:: REQUIRED WORK ::
When you reach a picture, skip it, and retype every line below exactly.

#####

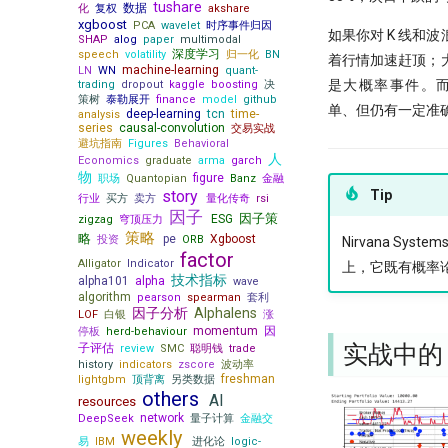
tushare
数据
化
复权
akshare
存储
[1013] QuanTide Weekly
xgboost
PCA
wavelet
时序事件归因
如果你对 K 线和
既生瑜 何生亮！ Hermes Agent究
[1020] QuanTide Weekly
SHAP
alog
paper
multimodal
竟怎么样？
深度学习
speech
volatility
归一化
BN
着行情加速赶顶；
[1027] QuanTide Weekly
machine-learning
LN
WN
quant-
试过 Cursor 和 Trae 之后，我如何
[1103] QuanTide Weekly
是大概率事件。而 P
trading
dropout
kaggle
boosting
决
用 Augment 完成了一个复杂项目
策树
泰勒展开
finance
model
github
普校逆袭天花板 进化论王一平：有
单、但仍有一定准
deep-learning
tcn
time-
量化人如何用好Jupyter环境？
analysis
逻辑的量化
series
causal-convolution
交易实战
（一）
避坑指南
Figures
Behavioral
做能调教AI的赛博老技师，量化人
量化人如何用好 Jupyter？（二）
人
Economics
graduate
arma
garch
也该开始装Skills了
物
figure
职场
Quantopian
Banz
金融
Pandas连续涨停统计
量化投资黑话：深度解析“因子”及
Tip
story
行业
买方
卖方
量化传奇
rsi
存了50TB！pyarrow + parquet
其核心逻辑
因子
因子策
ESG
zigzag
穹顶压力
xtquant 中的板块数据
策略
略
pe
Xgboost
投资
ORB
Nirvana Sy
量化数据免费方案之 QMT
factor
Alligator
Indicator
上，它既有概率
算收益，用算术平均好还是几何平
技术指标
alpha101
alpha
wave
均好?
algorithm
pearson
spearman
套利
因子分析
Alphalens
LOF
白银
涨
原作者失联8个月，我们接手维护
momentum
因
后他突然回来了
停板
herd-behaviour
实战中的 C
子评估
review
SMC
聪明钱
trade
Quantstats Reloaded
history
indicators
zscore
波动率
freshman
lightgbm
微软 RD-Agent：量化人的 AI 研发
顶背离
另类数据
others
搭档
AI
resources
network
DeepSeek
量子计算
金融交
量化实盘接口
weekly
易
IBM
进化论
logic-
ClickHouse: One table to rule them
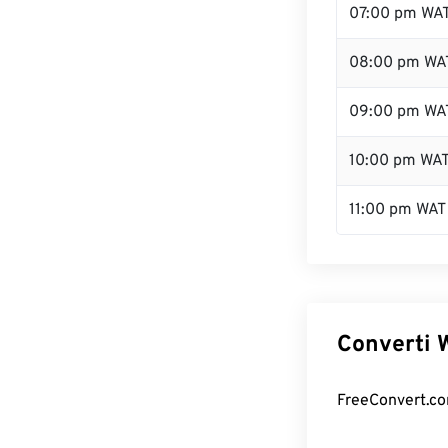
07:00 pm WA
08:00 pm WA
09:00 pm WA
10:00 pm WA
11:00 pm WAT
Converti W
FreeConvert.com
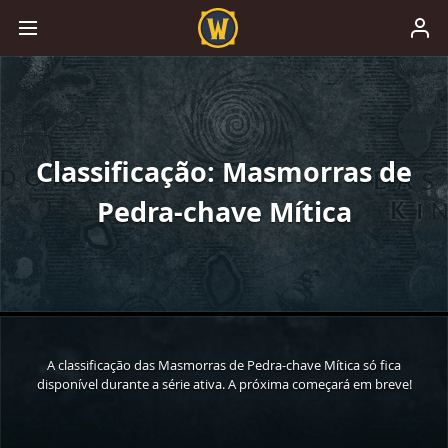
Classificação: Masmorras de
Pedra-chave Mítica
A classificação das Masmorras de Pedra-chave Mítica só fica
disponível durante a série ativa. A próxima começará em breve!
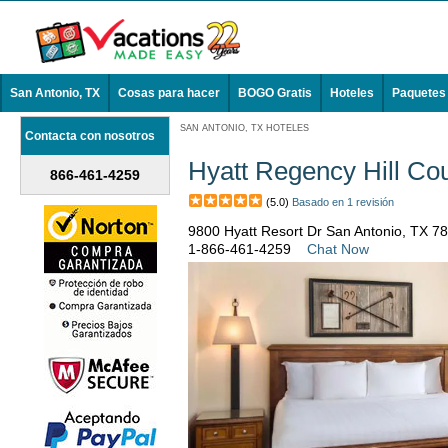
San Antonio, TX
Cosas para hacer
BOGO Gratis
Hoteles
Paquetes
SAN ANTONIO, TX HOTELES
Contacta con nosotros
Hyatt Regency Hill Co
866-461-4259
(5.0)
Basado en 1 revisión
9800 Hyatt Resort Dr San Antonio, TX 7
1-866-461-4259
Chat Now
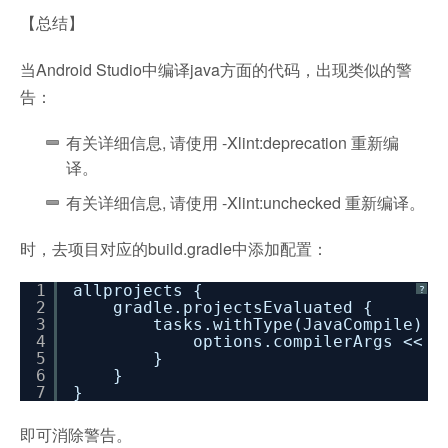
【总结】
当Android Studio中编译java方面的代码，出现类似的警
告：
有关详细信息, 请使用 -Xlint:deprecation 重新编
译。
有关详细信息, 请使用 -Xlint:unchecked 重新编译。
时，去项目对应的build.gradle中添加配置：
1
allprojects {
?
2
gradle.projectsEvaluated {
3
tasks.withType(JavaCompile) {
4
options.compilerArgs <<
"
5
}
6
}
7
}
即可消除警告。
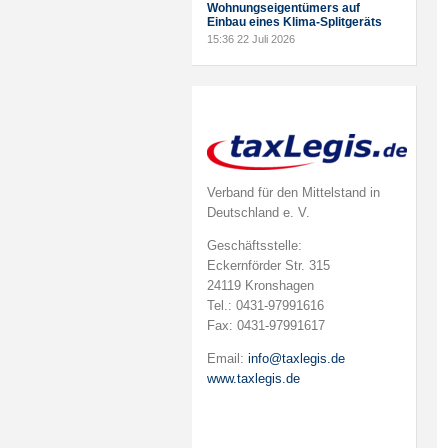
Wohnungseigentümers auf
Einbau eines Klima-Splitgeräts
15:36
22 Juli 2026
Verband für den Mittelstand in
Deutschland e. V.
Geschäftsstelle:
Eckernförder Str. 315
24119 Kronshagen
Tel.: 0431-97991616
Fax: 0431-97991617
Email:
info@taxlegis.de
www.taxlegis.de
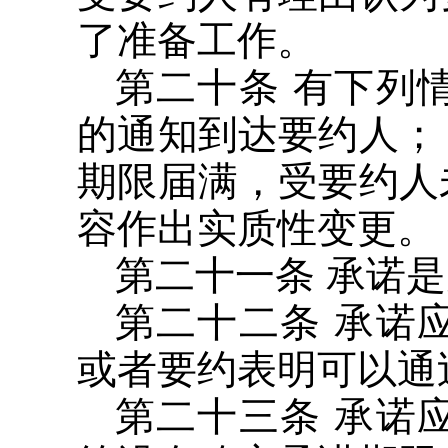
了准备工作。
第二十条 有下列
的通知到达要约人；
期限届满，受要约人
容作出实质性变更。
第二十一条 承诺
第二十二条 承诺
或者要约表明可以通
第二十三条 承诺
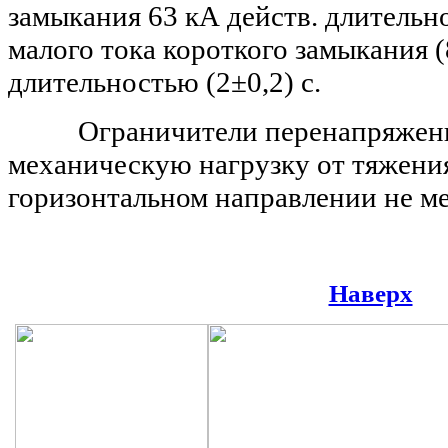
замыкания 63 кА действ. длительно
малого тока короткого замыкания (
длительностью (2±0,2) с.
Ограничители перенапряжени
механическую нагрузку от тяжени
горизонтальном направлении не ме
Наверх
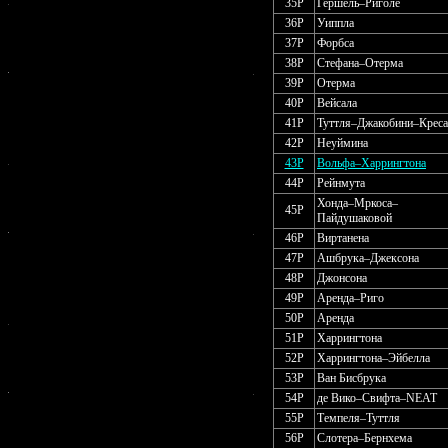
35P
Гершель–Риголе
36P
Уиппла
37P
Форбса
38P
Стефана–Отерма
39P
Отерма
40P
Вейсала
41P
Туттля–Джакобини–Креса
42P
Неуймина
43P
Вольфа–Харрингтона
44P
Рейнмута
Хонда–Мркоса–
45P
Пайдушаковой
46P
Виртанена
47P
Ашбрука–Джексона
48P
Джонсона
49P
Аренда–Риго
50P
Аренда
51P
Харрингтона
52P
Харрингтона–Эйбелла
53P
Ван Бисбрука
54P
де Вико–Свифта–NEAT
55P
Темпеля–Туттля
56P
Слотера–Бернхема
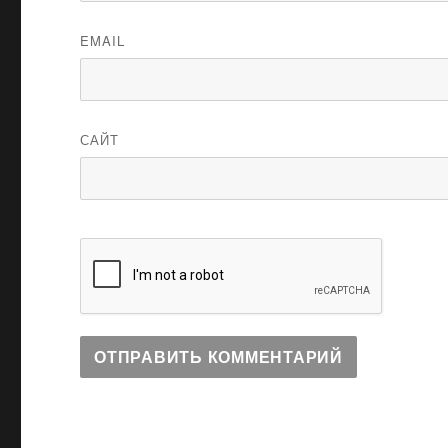
EMAIL
САЙТ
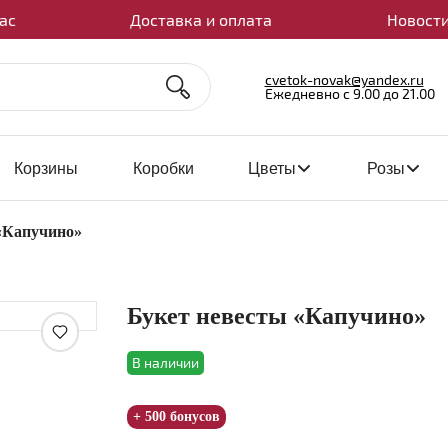
ас
Доставка и оплата
Новости
cvetok-novak@yandex.ru
Ежедневно с 9.00 до 21.00
Корзины
Коробки
Цветы
Розы
«Капучино»
Букет невесты «Капучино»
Увеличить
В наличии
+ 500 бонусов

#####

:: TASK SOLUTION ::
tushare
数据
化
复权
akshare
存储
[1013] QuanTide Weekly
xgboost
PCA
wavelet
时序事件归因
如果你对 K 线和
既生瑜 何生亮！ Hermes Agent究
[1020] QuanTide Weekly
SHAP
alog
paper
multimodal
竟怎么样？
深度学习
speech
volatility
归一化
BN
着行情加速赶顶；
[1027] QuanTide Weekly
machine-learning
LN
WN
quant-
试过 Cursor 和 Trae 之后，我如何
[1103] QuanTide Weekly
是大概率事件。而 P
trading
dropout
kaggle
boosting
决
用 Augment 完成了一个复杂项目
策树
泰勒展开
finance
model
github
普校逆袭天花板 进化论王一平：有
单、但仍有一定准
deep-learning
tcn
time-
量化人如何用好Jupyter环境？
analysis
逻辑的量化
series
causal-convolution
交易实战
（一）
避坑指南
Figures
Behavioral
做能调教AI的赛博老技师，量化人
量化人如何用好 Jupyter？（二）
人
Economics
graduate
arma
garch
也该开始装Skills了
物
figure
职场
Quantopian
Banz
金融
Pandas连续涨停统计
量化投资黑话：深度解析“因子”及
Tip
story
行业
买方
卖方
量化传奇
rsi
存了50TB！pyarrow + parquet
其核心逻辑
因子
因子策
ESG
zigzag
穹顶压力
xtquant 中的板块数据
策略
略
pe
Xgboost
投资
ORB
Nirvana Sy
量化数据免费方案之 QMT
factor
Alligator
Indicator
上，它既有概率
算收益，用算术平均好还是几何平
技术指标
alpha101
alpha
wave
均好?
algorithm
pearson
spearman
套利
因子分析
Alphalens
LOF
白银
涨
原作者失联8个月，我们接手维护
momentum
因
后他突然回来了
停板
herd-behaviour
实战中的 C
子评估
review
SMC
聪明钱
trade
Quantstats Reloaded
history
indicators
zscore
波动率
freshman
lightgbm
微软 RD-Agent：量化人的 AI 研发
顶背离
另类数据
others
搭档
AI
resources
network
DeepSeek
量子计算
金融交
量化实盘接口
weekly
易
IBM
进化论
logic-
ClickHouse: One table to rule them
07:00 pm WA
08:00 pm WA
09:00 pm WA
10:00 pm WA
11:00 pm WAT
Converti W
FreeConvert.com
Classificação: Masmorras de
Pedra-chave Mítica
A classificação das Masmorras de Pedra-chave Mítica só fica
disponível durante a série ativa. A próxima começará em breve!
San Antonio, TX
Cosas para hacer
BOGO Gratis
Hoteles
Paquetes
SAN ANTONIO, TX HOTELES
Contacta con nosotros
Hyatt Regency Hill Co
866-461-4259
(5.0)
Basado en 1 revisión
9800 Hyatt Resort Dr San Antonio, TX 7
1-866-461-4259
Chat Now
【总结】
当Android Studio中编译java方面的代码，出现类似的警
告：
有关详细信息, 请使用 -Xlint:deprecation 重新编
译。
有关详细信息, 请使用 -Xlint:unchecked 重新编译。
时，去项目对应的build.gradle中添加配置：
1
allprojects {
?
2
gradle.projectsEvaluated {
3
tasks.withType(JavaCompile) {
4
options.compilerArgs <<
"
5
}
6
}
7
}
即可消除警告。
Wohnungseigentümers auf
Einbau eines Klima-Splitgeräts
15:36
22 Juli 2026
Verband für den Mittelstand in
Deutschland e. V.
Geschäftsstelle:
Eckernförder Str. 315
24119 Kronshagen
Tel.: 0431-97991616
Fax: 0431-97991617
Email:
info@taxlegis.de
www.taxlegis.de
了准备工作。
第二十条 有下列
的通知到达要约人；
期限届满，受要约人
容作出实质性变更。
第二十一条 承诺
第二十二条 承诺
或者要约表明可以通
第二十三条 承诺
замыкания 63 кА действ. длительно
малого тока короткого замыкания (
длительностью (2±0,2) с.
Ограничители перенапряжени
механическую нагрузку от тяжени
горизонтальном направлении не ме
Наверх
35P
Гершель–Риголе
36P
Уиппла
37P
Форбса
38P
Стефана–Отерма
39P
Отерма
40P
Вейсала
41P
Туттля–Джакобини–Креса
42P
Неуймина
43P
Вольфа–Харрингтона
44P
Рейнмута
Хонда–Мркоса–
45P
Пайдушаковой
46P
Виртанена
47P
Ашбрука–Джексона
48P
Джонсона
49P
Аренда–Риго
50P
Аренда
51P
Харрингтона
52P
Харрингтона–Эйбелла
53P
Ван Бисбрука
54P
де Вико–Свифта–NEAT
55P
Темпеля–Туттля
56P
Слотера–Бернхема
EMAIL
САЙТ
ас
Доставка и оплата
Новости
cvetok-novak@yandex.ru
Ежедневно с 9.00 до 21.00
Корзины
Коробки
Цветы
Розы
«Капучино»
Букет невесты «Капучино»
Увеличить
В наличии
+ 500 бонусов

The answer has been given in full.